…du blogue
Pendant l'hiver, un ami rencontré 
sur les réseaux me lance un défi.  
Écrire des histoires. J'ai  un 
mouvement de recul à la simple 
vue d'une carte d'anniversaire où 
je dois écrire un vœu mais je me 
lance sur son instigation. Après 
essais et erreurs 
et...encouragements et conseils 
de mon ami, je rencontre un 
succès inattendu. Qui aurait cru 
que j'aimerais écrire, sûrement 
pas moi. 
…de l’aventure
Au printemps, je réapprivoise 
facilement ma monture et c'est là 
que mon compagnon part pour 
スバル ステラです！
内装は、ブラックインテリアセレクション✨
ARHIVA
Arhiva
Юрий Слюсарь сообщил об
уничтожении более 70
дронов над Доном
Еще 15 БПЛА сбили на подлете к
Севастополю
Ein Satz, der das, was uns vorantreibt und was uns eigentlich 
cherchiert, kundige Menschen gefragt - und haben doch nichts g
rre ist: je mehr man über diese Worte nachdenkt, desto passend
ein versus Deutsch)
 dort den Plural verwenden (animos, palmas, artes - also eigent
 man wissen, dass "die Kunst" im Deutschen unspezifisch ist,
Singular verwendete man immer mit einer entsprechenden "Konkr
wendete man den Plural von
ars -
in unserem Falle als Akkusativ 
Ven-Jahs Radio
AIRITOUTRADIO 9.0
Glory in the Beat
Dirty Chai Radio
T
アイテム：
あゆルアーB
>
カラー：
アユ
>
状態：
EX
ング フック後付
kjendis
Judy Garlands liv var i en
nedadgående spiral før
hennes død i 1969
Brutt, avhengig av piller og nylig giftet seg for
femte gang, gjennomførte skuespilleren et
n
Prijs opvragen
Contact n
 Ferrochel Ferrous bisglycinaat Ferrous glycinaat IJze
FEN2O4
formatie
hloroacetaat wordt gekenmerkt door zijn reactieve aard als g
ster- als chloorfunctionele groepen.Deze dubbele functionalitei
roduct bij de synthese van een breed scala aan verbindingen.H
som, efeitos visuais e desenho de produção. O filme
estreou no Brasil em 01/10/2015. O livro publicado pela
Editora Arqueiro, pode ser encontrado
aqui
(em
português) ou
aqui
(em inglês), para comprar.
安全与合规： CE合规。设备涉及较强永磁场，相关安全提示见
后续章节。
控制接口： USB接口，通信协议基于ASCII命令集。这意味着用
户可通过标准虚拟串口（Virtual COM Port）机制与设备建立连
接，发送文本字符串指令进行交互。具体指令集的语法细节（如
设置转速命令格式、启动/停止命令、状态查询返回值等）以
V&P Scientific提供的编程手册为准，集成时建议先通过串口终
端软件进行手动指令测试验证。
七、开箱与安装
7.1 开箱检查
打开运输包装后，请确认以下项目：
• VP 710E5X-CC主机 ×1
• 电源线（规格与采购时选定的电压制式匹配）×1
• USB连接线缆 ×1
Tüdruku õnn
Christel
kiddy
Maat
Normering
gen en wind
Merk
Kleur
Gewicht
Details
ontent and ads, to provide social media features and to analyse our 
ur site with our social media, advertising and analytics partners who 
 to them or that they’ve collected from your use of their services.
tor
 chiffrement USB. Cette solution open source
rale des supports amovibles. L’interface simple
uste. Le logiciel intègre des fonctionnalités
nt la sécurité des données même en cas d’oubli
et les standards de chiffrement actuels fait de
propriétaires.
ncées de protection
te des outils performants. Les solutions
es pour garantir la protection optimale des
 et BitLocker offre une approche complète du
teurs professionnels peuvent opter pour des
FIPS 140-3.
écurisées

══════

For every line of the listing, produce an identical copy.

…du blogue
Pendant l'hiver, un ami rencontré 
sur les réseaux me lance un défi.  
Écrire des histoires. J'ai  un 
mouvement de recul à la simple 
vue d'une carte d'anniversaire où 
je dois écrire un vœu mais je me 
lance sur son instigation. Après 
essais et erreurs 
et...encouragements et conseils 
de mon ami, je rencontre un 
succès inattendu. Qui aurait cru 
que j'aimerais écrire, sûrement 
pas moi. 
…de l’aventure
Au printemps, je réapprivoise 
facilement ma monture et c'est là 
que mon compagnon part pour 
スバル ステラです！
内装は、ブラックインテリアセレクション✨
ARHIVA
Arhiva
Юрий Слюсарь сообщил об
уничтожении более 70
дронов над Доном
Еще 15 БПЛА сбили на подлете к
Севастополю
Ein Satz, der das, was uns vorantreibt und was uns eigentlich 
cherchiert, kundige Menschen gefragt - und haben doch nichts g
rre ist: je mehr man über diese Worte nachdenkt, desto passend
ein versus Deutsch)
 dort den Plural verwenden (animos, palmas, artes - also eigent
 man wissen, dass "die Kunst" im Deutschen unspezifisch ist,
Singular verwendete man immer mit einer entsprechenden "Konkr
wendete man den Plural von
ars -
in unserem Falle als Akkusativ 
Ven-Jahs Radio
AIRITOUTRADIO 9.0
Glory in the Beat
Dirty Chai Radio
T
アイテム：
あゆルアーB
>
カラー：
アユ
>
状態：
EX
ング フック後付
kjendis
Judy Garlands liv var i en
nedadgående spiral før
hennes død i 1969
Brutt, avhengig av piller og nylig giftet seg for
femte gang, gjennomførte skuespilleren et
n
Prijs opvragen
Contact n
 Ferrochel Ferrous bisglycinaat Ferrous glycinaat IJze
FEN2O4
formatie
hloroacetaat wordt gekenmerkt door zijn reactieve aard als g
ster- als chloorfunctionele groepen.Deze dubbele functionalitei
roduct bij de synthese van een breed scala aan verbindingen.H
som, efeitos visuais e desenho de produção. O filme
estreou no Brasil em 01/10/2015. O livro publicado pela
Editora Arqueiro, pode ser encontrado
aqui
(em
português) ou
aqui
(em inglês), para comprar.
安全与合规： CE合规。设备涉及较强永磁场，相关安全提示见
后续章节。
控制接口： USB接口，通信协议基于ASCII命令集。这意味着用
户可通过标准虚拟串口（Virtual COM Port）机制与设备建立连
接，发送文本字符串指令进行交互。具体指令集的语法细节（如
设置转速命令格式、启动/停止命令、状态查询返回值等）以
V&P Scientific提供的编程手册为准，集成时建议先通过串口终
端软件进行手动指令测试验证。
七、开箱与安装
7.1 开箱检查
打开运输包装后，请确认以下项目：
• VP 710E5X-CC主机 ×1
• 电源线（规格与采购时选定的电压制式匹配）×1
• USB连接线缆 ×1
Tüdruku õnn
Christel
kiddy
Maat
Normering
gen en wind
Merk
Kleur
Gewicht
Details
ontent and ads, to provide social media features and to analyse our 
ur site with our social media, advertising and analytics partners who 
 to them or that they’ve collected from your use of their services.
tor
 chiffrement USB. Cette solution open source
rale des supports amovibles. L’interface simple
uste. Le logiciel intègre des fonctionnalités
nt la sécurité des données même en cas d’oubli
et les standards de chiffrement actuels fait de
propriétaires.
ncées de protection
te des outils performants. Les solutions
es pour garantir la protection optimale des
 et BitLocker offre une approche complète du
teurs professionnels peuvent opter pour des
FIPS 140-3.
écurisées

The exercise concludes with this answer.